PROBLEM TO SOLVE
Produce as output only the lines below starting at the line with "Arthritis can significantly" and continuing through the line with "proactive approach to", each one exactly as written.
━━━━━━━━━━━━━━━━
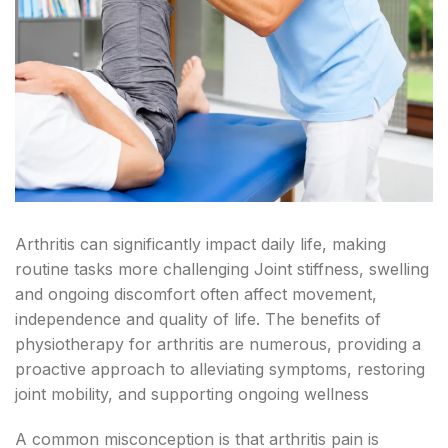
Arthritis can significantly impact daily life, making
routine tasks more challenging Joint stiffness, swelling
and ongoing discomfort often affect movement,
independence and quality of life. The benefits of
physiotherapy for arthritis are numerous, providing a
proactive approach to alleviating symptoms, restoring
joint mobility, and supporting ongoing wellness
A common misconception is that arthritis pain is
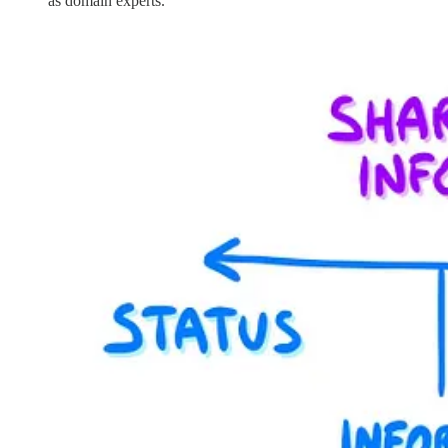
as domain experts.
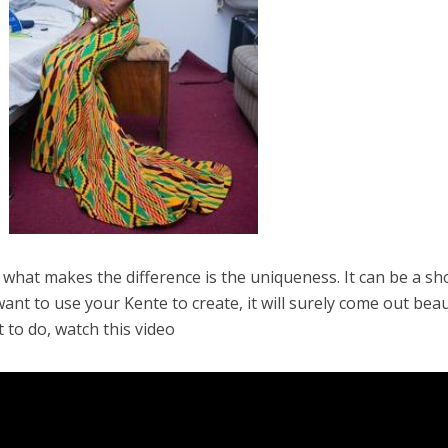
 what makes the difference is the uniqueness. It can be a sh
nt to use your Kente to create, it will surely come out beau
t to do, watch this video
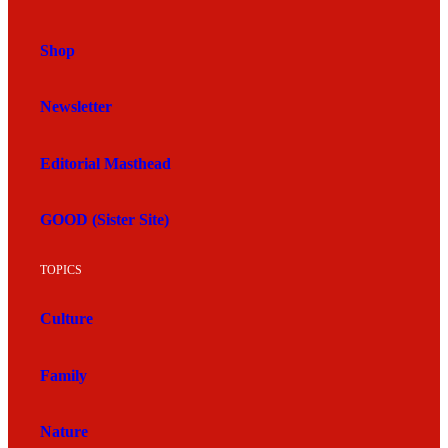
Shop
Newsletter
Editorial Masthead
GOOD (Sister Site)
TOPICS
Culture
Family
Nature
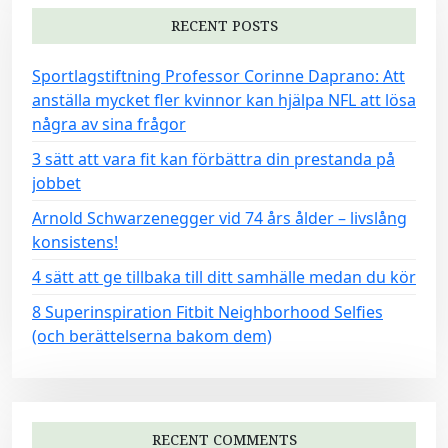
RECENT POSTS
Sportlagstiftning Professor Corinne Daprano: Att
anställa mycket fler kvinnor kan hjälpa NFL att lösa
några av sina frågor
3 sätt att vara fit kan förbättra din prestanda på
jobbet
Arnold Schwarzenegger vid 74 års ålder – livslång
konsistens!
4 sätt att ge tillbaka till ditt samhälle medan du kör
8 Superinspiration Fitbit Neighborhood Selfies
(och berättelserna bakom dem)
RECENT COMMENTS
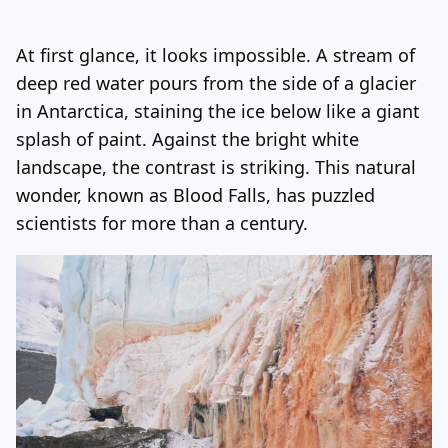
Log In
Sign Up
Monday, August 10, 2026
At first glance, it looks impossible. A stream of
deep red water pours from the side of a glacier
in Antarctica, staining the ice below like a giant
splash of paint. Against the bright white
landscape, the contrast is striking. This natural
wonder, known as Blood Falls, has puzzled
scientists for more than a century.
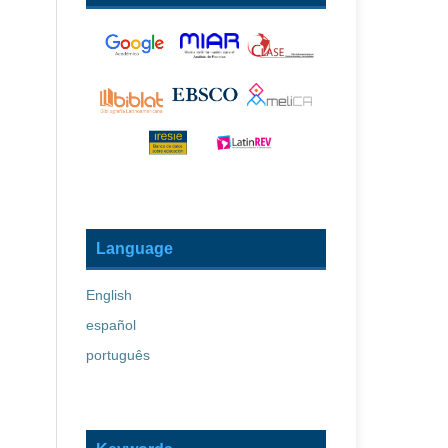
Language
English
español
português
━━━━━━━━━━━━━━━━
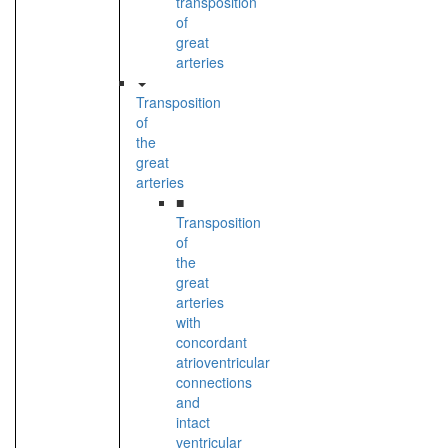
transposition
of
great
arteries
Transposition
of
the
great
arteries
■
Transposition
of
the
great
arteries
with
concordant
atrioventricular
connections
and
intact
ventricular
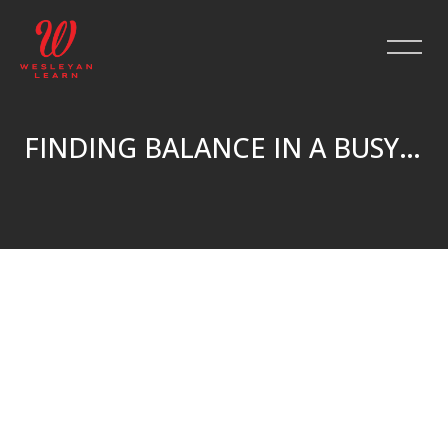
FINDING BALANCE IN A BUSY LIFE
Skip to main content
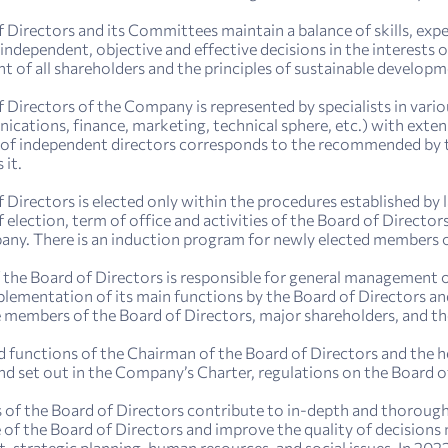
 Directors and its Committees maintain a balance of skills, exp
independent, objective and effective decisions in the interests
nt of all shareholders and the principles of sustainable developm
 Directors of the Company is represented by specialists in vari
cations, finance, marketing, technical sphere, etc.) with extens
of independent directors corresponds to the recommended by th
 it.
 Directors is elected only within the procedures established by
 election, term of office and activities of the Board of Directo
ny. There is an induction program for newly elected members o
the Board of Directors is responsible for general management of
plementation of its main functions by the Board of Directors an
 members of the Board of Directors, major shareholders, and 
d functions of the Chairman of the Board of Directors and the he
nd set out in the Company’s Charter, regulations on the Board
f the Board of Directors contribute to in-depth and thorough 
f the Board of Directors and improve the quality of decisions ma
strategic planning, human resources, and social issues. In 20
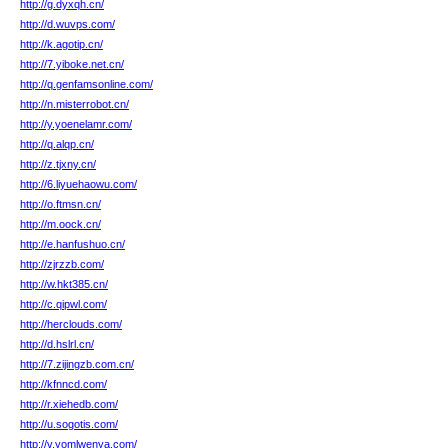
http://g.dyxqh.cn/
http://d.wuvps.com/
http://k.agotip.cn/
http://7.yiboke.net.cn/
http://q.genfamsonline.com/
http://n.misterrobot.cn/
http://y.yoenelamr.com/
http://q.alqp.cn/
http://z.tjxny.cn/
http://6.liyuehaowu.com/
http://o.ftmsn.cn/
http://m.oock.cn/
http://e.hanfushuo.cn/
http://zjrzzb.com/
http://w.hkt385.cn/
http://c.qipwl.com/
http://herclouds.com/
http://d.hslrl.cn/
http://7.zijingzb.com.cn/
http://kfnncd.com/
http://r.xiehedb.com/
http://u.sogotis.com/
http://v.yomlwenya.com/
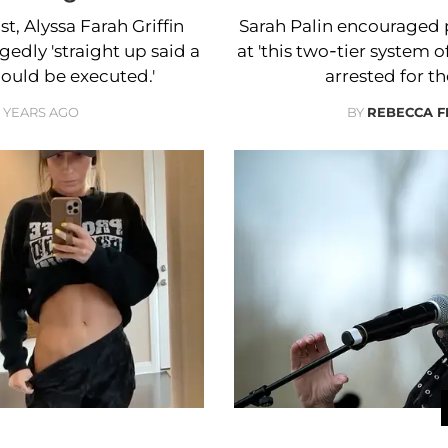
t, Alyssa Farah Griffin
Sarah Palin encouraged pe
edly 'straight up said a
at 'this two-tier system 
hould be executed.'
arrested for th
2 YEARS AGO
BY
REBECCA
━━━━━━━━━━━━━━━━
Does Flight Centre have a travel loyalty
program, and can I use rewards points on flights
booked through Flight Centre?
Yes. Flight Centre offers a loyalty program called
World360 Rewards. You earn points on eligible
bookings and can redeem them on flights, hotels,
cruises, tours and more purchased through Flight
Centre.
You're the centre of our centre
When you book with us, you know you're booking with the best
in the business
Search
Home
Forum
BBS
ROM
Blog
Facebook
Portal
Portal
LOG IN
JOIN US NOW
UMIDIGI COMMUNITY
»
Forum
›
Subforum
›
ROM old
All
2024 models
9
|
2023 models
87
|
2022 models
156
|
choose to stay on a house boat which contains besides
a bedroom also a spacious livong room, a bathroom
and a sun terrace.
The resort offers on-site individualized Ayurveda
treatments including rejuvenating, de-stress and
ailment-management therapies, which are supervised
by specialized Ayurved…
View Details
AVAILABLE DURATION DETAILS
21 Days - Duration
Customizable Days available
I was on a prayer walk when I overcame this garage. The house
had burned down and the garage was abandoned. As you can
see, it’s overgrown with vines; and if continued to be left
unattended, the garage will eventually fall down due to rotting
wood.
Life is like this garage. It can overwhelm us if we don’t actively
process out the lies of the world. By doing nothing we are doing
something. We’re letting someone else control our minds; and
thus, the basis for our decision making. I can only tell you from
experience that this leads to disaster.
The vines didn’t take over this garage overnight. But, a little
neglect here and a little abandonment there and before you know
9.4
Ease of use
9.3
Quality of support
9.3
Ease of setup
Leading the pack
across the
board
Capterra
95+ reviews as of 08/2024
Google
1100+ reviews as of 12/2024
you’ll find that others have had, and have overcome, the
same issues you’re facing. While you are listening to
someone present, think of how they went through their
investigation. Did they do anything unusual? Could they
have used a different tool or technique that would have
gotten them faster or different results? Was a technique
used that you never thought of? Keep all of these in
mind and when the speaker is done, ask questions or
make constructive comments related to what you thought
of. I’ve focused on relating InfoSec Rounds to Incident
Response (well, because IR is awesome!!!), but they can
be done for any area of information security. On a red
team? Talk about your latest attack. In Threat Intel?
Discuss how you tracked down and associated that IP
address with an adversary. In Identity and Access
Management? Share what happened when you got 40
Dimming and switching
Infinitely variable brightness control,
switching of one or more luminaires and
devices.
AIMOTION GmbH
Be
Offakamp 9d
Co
━━━━━━━━━━━━━━━━
SOLUTION TO THIS EXERCISE
Arthritis can significantly impact daily life, making
routine tasks more challenging Joint stiffness, swelling
and ongoing discomfort often affect movement,
independence and quality of life. The benefits of
physiotherapy for arthritis are numerous, providing a
proactive approach to alleviating symptoms, restoring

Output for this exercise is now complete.